#### [EXERCISE BRIEF]
The word "Aenean" marks the lines to report; pull each of them from the listing.

#### [RECORDS FOR THE TASK]
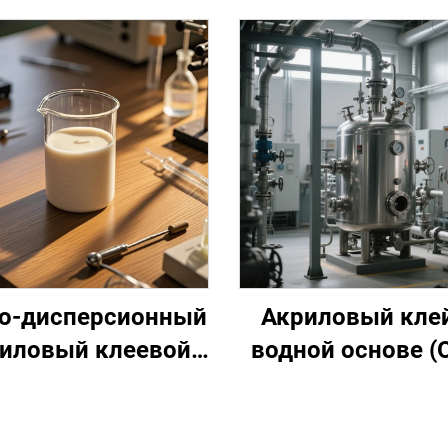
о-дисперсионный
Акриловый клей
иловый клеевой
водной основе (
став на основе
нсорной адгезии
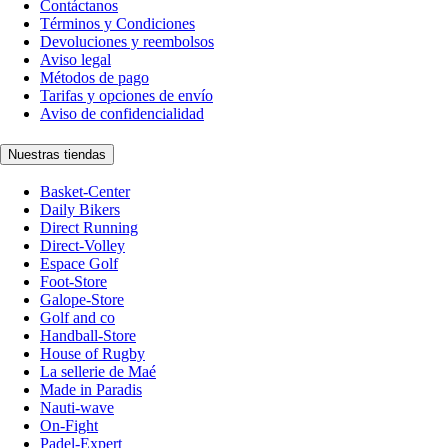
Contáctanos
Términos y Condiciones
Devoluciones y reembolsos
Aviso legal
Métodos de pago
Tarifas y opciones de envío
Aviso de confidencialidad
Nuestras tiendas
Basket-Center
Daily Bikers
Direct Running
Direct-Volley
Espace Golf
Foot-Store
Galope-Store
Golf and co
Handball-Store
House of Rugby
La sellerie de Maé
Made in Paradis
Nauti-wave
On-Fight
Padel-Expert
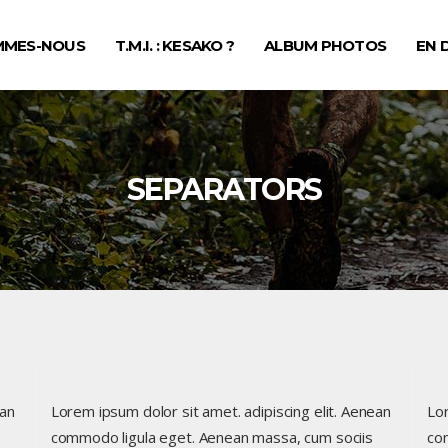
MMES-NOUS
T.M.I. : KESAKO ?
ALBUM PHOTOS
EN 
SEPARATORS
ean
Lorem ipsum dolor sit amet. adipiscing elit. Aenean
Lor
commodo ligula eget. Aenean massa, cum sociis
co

---

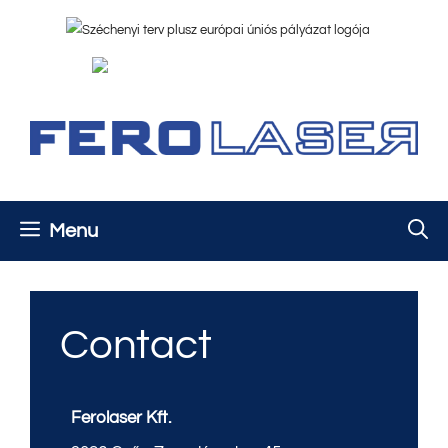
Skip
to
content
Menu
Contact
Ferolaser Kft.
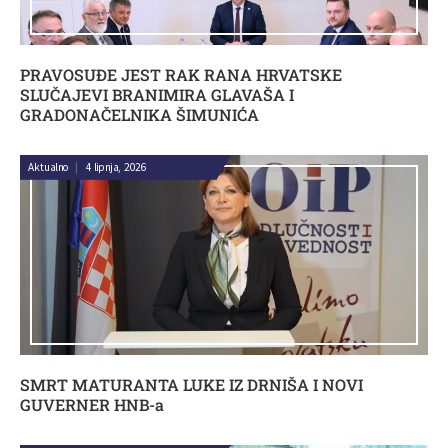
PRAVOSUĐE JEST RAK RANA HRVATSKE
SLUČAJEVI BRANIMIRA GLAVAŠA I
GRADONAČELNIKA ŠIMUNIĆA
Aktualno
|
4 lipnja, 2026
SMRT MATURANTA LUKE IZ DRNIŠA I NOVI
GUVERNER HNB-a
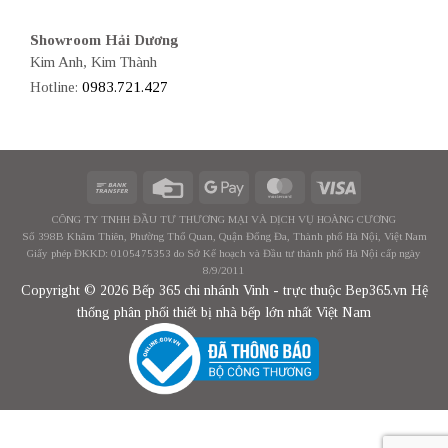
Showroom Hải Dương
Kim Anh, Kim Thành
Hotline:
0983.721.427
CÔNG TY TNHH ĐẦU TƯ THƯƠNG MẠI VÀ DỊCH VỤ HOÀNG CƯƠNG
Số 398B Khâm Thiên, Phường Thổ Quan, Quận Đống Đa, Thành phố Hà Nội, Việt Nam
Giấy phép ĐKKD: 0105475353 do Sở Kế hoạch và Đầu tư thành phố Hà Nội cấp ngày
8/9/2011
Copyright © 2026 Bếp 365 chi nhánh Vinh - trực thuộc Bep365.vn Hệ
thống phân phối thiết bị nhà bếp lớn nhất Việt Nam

#### [RESPONSE]
Lorem ipsum dolor sit amet. adipiscing elit. Aenean
commodo ligula eget. Aenean massa, cum sociis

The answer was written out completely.